14. The non-transitory, machine-readable medium of claim 8, wherein the instructions to prompt the second language model to determine whether the malicious communication is similar to the composed communication comprise instructions to:
generate a first prompt with a set of one or more task instructions to determine similarity based on topic of the content of the communications and disregard recipient and sender; and
submit the first prompt to the second language model.
15. The non-transitory, machine-readable medium of claim 14, wherein the instructions to generate the first prompt with the set of one or more task instructions to determine similarity comprise the instructions to generate the first prompt with the set of one or more task instructions to also disregard style and parts of the communications that are not the bodies.
16. An apparatus comprising:
a processor;
a machine-readable medium having instructions stored thereon, the instructions executable by the processor to cause the apparatus to:
classify a malicious communication as artificial intelligence (AI) generated or not AI generated, wherein the instructions to classify the malicious communication comprise instructions to,
prompt a first language model to extract keywords from a body of the malicious communication;
retrieve current publicly available information based on the keywords;
prompt a second language model to compose a communication based, at least in part, on the retrieved information and a sender and a recipient indicated in the malicious communication;
prompt the second language model to determine whether the malicious communication is similar to the composed communication based, at least in part, on content of the communications; and
wherein the instructions to classify the malicious communication comprise the instructions to classify the malicious communication as AI generated if the second language model responds that the malicious communication is similar to the composed communication.
17. The apparatus of claim 16, wherein the machine-readable medium further has stored thereon instructions executable by the processor to cause the apparatus to remove personally identifiable information from the communications before the similarity determination.
18. The apparatus of claim 16, wherein the instructions to prompt the second language model to determine whether the malicious communication is similar to the composed communication comprise instructions executable by the processor to cause the apparatus to generate a prompt with a set of one or more task instructions to remove personally identifiable information from the communications and then determine whether the malicious communication is similar to the composed communication.
19. The apparatus of claim 16, wherein the instructions to prompt the first language model comprise instructions executable by the processor to cause the apparatus to:
generate a first prompt with one or more task instructions to extract a sender and a recipient from the malicious communication, to extract content from the body of the malicious communication, to remove indication of the sender and the recipient from the extracted content and identify keywords in the extracted content after removal of the sender and the recipient; and
submit the first prompt to the first language model.
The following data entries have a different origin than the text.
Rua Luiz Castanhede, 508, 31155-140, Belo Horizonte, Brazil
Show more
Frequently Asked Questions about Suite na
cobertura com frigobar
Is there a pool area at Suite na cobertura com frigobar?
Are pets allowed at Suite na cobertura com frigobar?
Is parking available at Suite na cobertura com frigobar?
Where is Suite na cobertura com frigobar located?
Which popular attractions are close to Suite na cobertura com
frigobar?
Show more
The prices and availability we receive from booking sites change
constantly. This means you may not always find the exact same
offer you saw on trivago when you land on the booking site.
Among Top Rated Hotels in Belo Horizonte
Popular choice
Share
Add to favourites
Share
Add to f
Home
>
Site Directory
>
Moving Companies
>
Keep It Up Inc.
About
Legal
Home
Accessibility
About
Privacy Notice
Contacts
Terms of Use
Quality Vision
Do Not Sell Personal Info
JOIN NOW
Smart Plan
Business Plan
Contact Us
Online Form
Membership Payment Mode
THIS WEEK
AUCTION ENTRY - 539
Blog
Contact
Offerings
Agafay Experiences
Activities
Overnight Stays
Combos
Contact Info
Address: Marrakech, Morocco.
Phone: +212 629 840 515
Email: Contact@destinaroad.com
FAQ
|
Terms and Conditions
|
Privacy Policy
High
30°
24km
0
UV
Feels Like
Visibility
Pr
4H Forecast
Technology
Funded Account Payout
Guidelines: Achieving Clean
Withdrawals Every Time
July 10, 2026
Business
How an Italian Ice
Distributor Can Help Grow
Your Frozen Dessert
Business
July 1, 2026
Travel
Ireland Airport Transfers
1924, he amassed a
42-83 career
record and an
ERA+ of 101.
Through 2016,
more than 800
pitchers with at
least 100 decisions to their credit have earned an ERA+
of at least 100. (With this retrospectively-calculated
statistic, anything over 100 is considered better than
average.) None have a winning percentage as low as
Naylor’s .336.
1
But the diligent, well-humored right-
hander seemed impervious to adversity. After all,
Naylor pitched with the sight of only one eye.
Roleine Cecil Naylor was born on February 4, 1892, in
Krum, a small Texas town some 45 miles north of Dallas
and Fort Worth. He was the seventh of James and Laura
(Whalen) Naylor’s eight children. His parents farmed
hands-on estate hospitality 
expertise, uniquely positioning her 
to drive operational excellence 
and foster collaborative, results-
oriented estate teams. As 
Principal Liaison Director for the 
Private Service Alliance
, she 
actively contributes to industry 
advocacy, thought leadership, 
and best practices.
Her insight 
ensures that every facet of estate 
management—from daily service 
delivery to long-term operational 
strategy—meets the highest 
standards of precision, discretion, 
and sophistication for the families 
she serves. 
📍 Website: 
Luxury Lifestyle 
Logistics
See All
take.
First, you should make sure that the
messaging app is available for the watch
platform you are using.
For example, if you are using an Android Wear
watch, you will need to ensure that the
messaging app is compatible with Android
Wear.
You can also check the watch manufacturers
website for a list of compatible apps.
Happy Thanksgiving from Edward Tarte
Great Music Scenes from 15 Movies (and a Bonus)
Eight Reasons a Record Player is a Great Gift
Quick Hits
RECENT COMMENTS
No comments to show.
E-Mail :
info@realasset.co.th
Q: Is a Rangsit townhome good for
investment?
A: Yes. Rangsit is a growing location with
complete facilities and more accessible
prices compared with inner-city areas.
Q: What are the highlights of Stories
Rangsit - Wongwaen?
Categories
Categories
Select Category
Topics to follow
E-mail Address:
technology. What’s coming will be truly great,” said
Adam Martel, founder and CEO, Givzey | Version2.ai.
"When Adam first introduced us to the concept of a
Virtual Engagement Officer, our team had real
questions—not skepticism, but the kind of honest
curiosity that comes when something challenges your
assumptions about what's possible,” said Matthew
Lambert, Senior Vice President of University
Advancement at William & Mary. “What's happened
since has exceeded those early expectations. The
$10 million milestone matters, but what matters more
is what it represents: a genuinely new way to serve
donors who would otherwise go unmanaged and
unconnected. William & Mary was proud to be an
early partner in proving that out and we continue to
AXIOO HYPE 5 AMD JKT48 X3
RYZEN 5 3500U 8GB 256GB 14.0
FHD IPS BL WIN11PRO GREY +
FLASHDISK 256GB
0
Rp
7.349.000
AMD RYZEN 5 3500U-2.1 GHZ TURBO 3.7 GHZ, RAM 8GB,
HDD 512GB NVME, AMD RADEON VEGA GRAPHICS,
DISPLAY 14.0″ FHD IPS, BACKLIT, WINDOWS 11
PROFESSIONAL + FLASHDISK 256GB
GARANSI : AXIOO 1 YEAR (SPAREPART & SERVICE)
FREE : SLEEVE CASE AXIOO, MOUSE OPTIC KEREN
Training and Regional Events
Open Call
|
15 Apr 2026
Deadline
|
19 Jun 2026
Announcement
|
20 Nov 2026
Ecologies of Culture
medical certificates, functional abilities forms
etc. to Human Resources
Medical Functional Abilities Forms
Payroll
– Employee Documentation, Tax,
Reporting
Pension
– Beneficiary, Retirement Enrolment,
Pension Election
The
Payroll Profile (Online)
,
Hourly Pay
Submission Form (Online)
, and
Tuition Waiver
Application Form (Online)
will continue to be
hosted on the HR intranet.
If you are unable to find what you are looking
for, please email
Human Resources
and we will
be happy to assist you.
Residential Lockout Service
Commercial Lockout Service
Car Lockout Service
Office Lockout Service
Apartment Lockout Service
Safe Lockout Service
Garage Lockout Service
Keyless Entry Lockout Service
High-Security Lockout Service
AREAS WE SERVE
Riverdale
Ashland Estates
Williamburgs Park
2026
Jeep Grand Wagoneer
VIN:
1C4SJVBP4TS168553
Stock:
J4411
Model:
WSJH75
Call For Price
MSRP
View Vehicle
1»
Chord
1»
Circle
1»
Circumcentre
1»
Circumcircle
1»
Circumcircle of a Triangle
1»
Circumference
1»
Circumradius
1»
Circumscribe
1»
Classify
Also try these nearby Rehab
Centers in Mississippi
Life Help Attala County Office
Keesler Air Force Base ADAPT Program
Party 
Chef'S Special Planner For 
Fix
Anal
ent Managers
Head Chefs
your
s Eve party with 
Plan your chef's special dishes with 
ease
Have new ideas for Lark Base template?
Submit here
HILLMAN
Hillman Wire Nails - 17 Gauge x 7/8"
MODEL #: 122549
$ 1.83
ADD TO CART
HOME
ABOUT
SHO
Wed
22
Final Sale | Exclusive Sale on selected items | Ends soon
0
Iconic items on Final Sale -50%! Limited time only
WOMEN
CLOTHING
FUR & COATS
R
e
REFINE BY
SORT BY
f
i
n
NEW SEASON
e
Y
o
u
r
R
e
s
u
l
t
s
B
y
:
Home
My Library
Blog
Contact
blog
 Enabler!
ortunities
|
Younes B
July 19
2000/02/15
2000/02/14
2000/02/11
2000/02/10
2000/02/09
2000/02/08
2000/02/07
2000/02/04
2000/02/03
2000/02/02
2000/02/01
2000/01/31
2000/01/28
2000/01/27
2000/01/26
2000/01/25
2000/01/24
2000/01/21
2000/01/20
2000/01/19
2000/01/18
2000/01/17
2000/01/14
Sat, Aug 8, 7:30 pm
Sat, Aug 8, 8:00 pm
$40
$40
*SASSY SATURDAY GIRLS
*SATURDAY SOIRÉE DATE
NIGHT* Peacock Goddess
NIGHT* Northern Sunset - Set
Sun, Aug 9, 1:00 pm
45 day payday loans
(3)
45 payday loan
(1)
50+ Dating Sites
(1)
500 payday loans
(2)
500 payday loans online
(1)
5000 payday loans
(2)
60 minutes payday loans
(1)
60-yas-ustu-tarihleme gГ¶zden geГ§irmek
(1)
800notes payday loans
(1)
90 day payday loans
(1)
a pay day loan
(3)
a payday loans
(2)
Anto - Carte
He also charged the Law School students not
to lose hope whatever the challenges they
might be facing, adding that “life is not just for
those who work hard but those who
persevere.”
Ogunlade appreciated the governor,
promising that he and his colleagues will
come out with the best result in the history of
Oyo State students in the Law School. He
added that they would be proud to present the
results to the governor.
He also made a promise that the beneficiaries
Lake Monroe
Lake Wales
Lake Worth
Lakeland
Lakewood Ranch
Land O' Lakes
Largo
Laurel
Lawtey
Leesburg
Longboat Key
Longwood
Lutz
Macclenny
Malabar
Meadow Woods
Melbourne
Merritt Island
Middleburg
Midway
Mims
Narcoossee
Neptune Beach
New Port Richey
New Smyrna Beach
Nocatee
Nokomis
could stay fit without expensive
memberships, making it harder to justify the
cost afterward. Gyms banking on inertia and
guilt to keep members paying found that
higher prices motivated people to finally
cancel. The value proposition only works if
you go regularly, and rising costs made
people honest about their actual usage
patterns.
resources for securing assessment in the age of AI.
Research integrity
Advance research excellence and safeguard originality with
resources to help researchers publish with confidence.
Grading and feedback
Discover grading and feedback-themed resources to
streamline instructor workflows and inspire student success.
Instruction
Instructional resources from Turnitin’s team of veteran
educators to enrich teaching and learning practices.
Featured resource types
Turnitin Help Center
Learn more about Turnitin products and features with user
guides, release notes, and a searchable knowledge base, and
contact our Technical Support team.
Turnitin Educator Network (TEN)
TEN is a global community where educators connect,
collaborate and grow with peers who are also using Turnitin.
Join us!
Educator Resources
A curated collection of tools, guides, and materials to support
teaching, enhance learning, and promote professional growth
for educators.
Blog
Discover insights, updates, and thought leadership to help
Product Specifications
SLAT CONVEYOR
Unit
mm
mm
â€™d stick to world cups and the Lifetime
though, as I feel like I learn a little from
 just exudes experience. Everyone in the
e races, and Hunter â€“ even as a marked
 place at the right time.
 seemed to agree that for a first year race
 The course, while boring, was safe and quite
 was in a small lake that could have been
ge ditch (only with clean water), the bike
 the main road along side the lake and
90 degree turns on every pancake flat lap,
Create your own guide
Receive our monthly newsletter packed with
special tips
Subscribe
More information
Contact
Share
20. The apparatus of claim 16, wherein the instructions to prompt the second language model to determine whether the malicious communication is similar to the composed communication comprise instructions executable by the processor to cause the apparatus to:
generate a first prompt with a set of one or more task instructions to determine similarity based on topic of the content of the communications and disregard recipient and sender; and
submit the first prompt to the second language model.